For his family, however, it was a different story. They all needed visas to enter the United States, and because of the pandemic, visa applications were on backlog. No one knew when, or if, visas would be available.
“It was so, so bleak,” Durairaj said. From his apartment in Kansas City, he scrolled through multiple online forums about obtaining visas. “Everyone was saying that there’s been a backlog of several thousand visa applications, and there’s no definite timeline that they will open anything.”
So, he called his wife, and he watched his children growing via video link. “Despite missing my family, I was happy how things were going in my life at first. All I had to do was read, read, read and finish my assignments,” Durairaj said. In the silence, he achieved a 4.0 GPA.
A hurried journey for visas
One day in May of 2022, things changed. “Visa appointments just opened up, and I was able to book an appointment for all of them, my wife and kids, but with only three more days in hand — meaning that I saw the appointment on a Thursday, and the appointment was set for Sunday,” he explained. “But it wasn’t the regular place they had to go — it was in a town that was several hours of travel, like 2,000 kilometers. We had to scramble in two days’ time. “
In July of 2022, Durairaj greeted his family at an airport in Chicago. “It was a nice, happy moment,” he said. “I didn’t see my son for almost a year. Though he saw me on the phone every day, he didn’t really connect with me when we met in person. He saw me as a stranger. That was something we expected. So, he didn’t come to me.”
But these days, it’s a different story. It’s Daddy’s face that greets him at 5:30 a.m. “My son wakes up very early, so that is my first job.”
His other jobs for the day follow. Teaching. Research. Studying (not only for his Ph.D. but also for several professional certifications). Picking his daughter up from the bus stop. Supporting his wife Suja as she completes her certifications and seeks employment as an occupational therapist. And then, maybe, sleep.

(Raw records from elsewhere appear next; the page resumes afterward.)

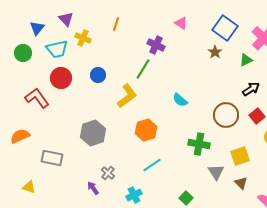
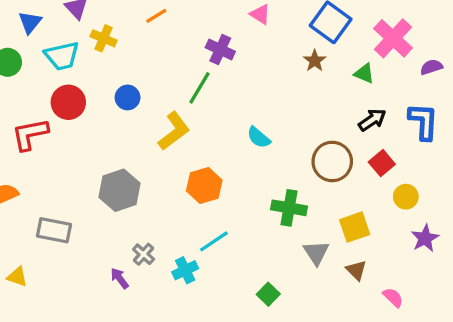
orange line: (116, 24) -> (156, 16), turned 40
green triangle: (246, 60) -> (364, 73), turned 48
red L-shape: (37, 98) -> (30, 134), turned -65
cyan cross: (134, 195) -> (185, 270), moved

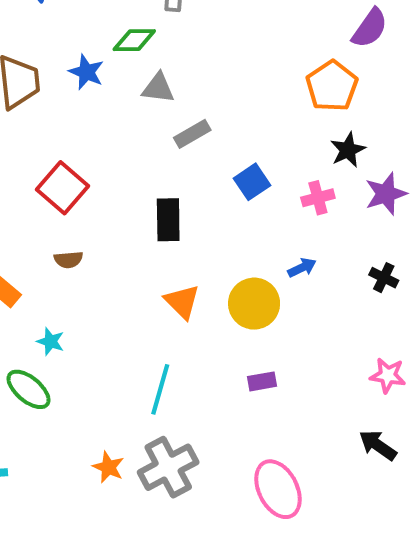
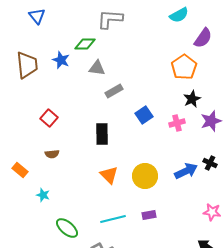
red square: (62, 188) -> (49, 118), size x0.7
blue arrow: (302, 268) -> (186, 171), moved, size x1.6
green ellipse: (29, 389) -> (67, 228), moved
cyan line: (160, 389) -> (113, 219), moved, turned 60

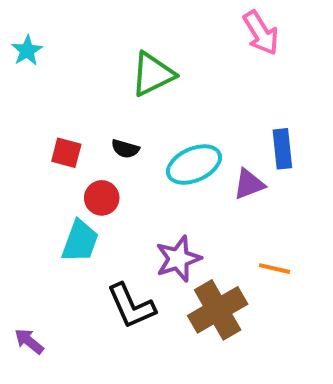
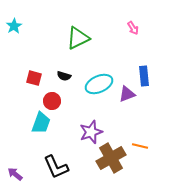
pink arrow: (261, 33) -> (133, 28), moved, size x0.6
orange line: (275, 269) -> (140, 146), moved
black L-shape: (131, 306) -> (56, 167), moved

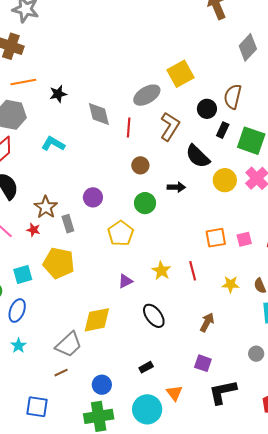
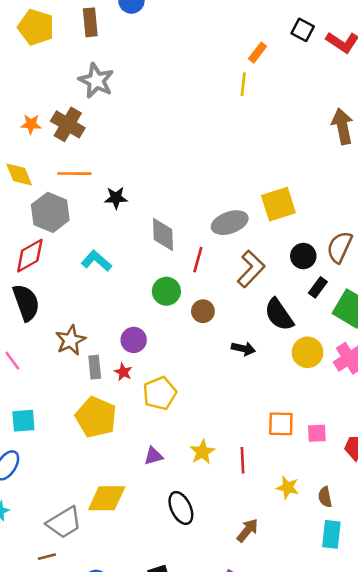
green circle: (145, 203) -> (166, 291), moved
red star: (33, 230) -> (123, 372), moved
yellow pentagon: (59, 263) -> (96, 417), moved

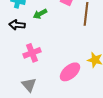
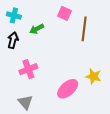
black arrow: (17, 25) -> (13, 40), turned 98

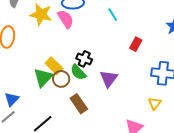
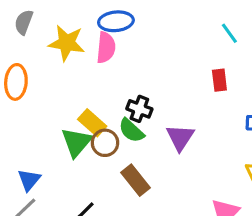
cyan line: (113, 15) -> (229, 33), moved
pink semicircle: (66, 19) -> (106, 48), turned 42
red rectangle: (136, 44) -> (219, 80), turned -32

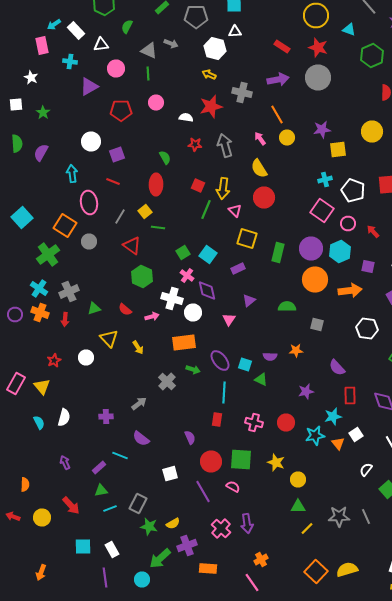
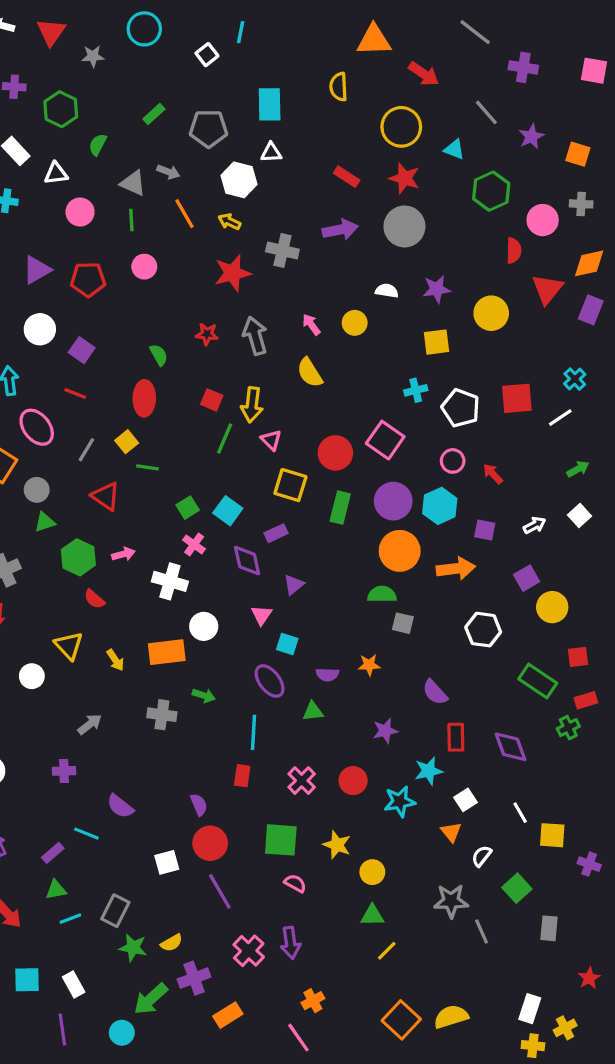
purple triangle: (89, 86) -> (37, 270), moved
orange line: (277, 114) -> (184, 214), moved
white semicircle: (186, 118) -> (387, 291), moved
purple star: (322, 130) -> (437, 289), moved
purple square: (117, 154) -> (82, 350), turned -35
red circle: (264, 198) -> (335, 453), moved
pink ellipse: (89, 202) -> (37, 427), turned -30
pink square: (322, 210) -> (385, 440), moved
green hexagon: (142, 276) -> (78, 557), moved
purple diamond: (207, 290) -> (247, 561), moved
green semicircle: (287, 306) -> (382, 594), moved
green triangle: (94, 308) -> (45, 522), moved
white circle: (193, 312) -> (204, 626), moved
pink arrow: (152, 316) -> (123, 554), moved
orange rectangle: (184, 342) -> (167, 652), moved
purple ellipse: (220, 360) -> (270, 681), moved
cyan square: (245, 364) -> (287, 644), moved
green triangle: (261, 380) -> (313, 711), turned -32
gray cross: (167, 382) -> (162, 715), turned -36
gray arrow: (139, 404) -> (90, 724), moved
pink cross: (254, 422) -> (302, 781), turned 30
orange triangle: (338, 444) -> (451, 832), moved
red circle: (211, 462) -> (210, 843), moved
pink semicircle: (233, 486) -> (295, 883), moved
gray star: (339, 516) -> (451, 901), moved
orange rectangle: (208, 568) -> (228, 1015), turned -36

“I sleep less now. (I go to bed) around 11:30, sometimes beyond that,” Durairaj said. “I try to squeeze as much time as possible between (academic) reading and juggling things here at home.”
Outstanding in two fields
Patricia Kluding, Ph.D., chair of the Department of Physical Therapy, Rehabilitation Science and Athletic Training in KU School of Health Professions, said someone winning awards for both teaching and research, like Durairaj, is unusual.
“Most Ph.D. students choose to be either a research assistant or a teaching assistant in a given semester,” she explained. “It is unusual to do both and very difficult to excel at both roles at the same time.”

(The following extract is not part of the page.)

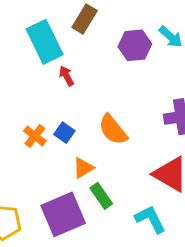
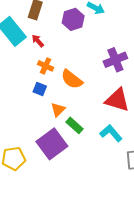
red arrow: (66, 76) -> (38, 41), moved
orange cross: (35, 136) -> (46, 66), moved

Kluding said Durairaj “clearly excels” in the role of graduate teaching assistant, but he also gained praise from his research adviser and mentor, Abiodun Akinwuntan, Ph.D.

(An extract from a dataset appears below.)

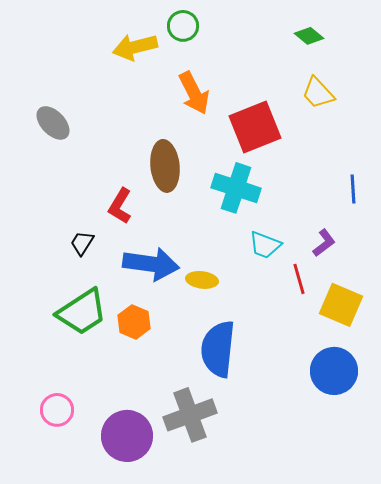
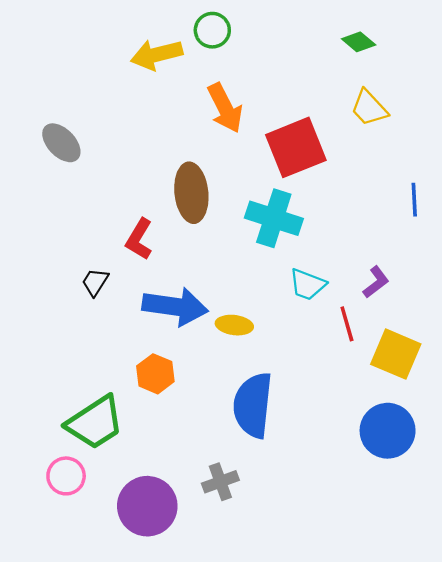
blue line: (353, 189) -> (414, 200), moved
green trapezoid: (82, 312) -> (95, 423), moved
gray cross: (190, 415) -> (220, 482), size x0.6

Akinwuntan, dean of KU School of Health Professions, is also co-director of the Laboratory for Advanced Rehabilitation Research in Simulation (LARRS) where Durairaj has assisted in research.
“He has this calmness about him,” Akinwuntan said. “He’s a very respectful individual, and that draws people to him. When you have someone who is calm, smart and welcoming, then you can understand why students are indebted to him, and he does his research well.”
More time for snow
Durairaj plans to spend the next year or two at KU Medical Center, finishing up his doctorate and giving his daughter, Jessica, another winter (or two) to enjoy the Midwestern snow.
“All she wanted to see in Kansas City was the snow because she had never seen the snow before,” Durairaj shared. “But the family came in July (2022), so she had to wait six months. She’s now so excited to see snow on the road. Change is challenging — a new country, a new kind of setup. But it’s been a wonderful journey so far.”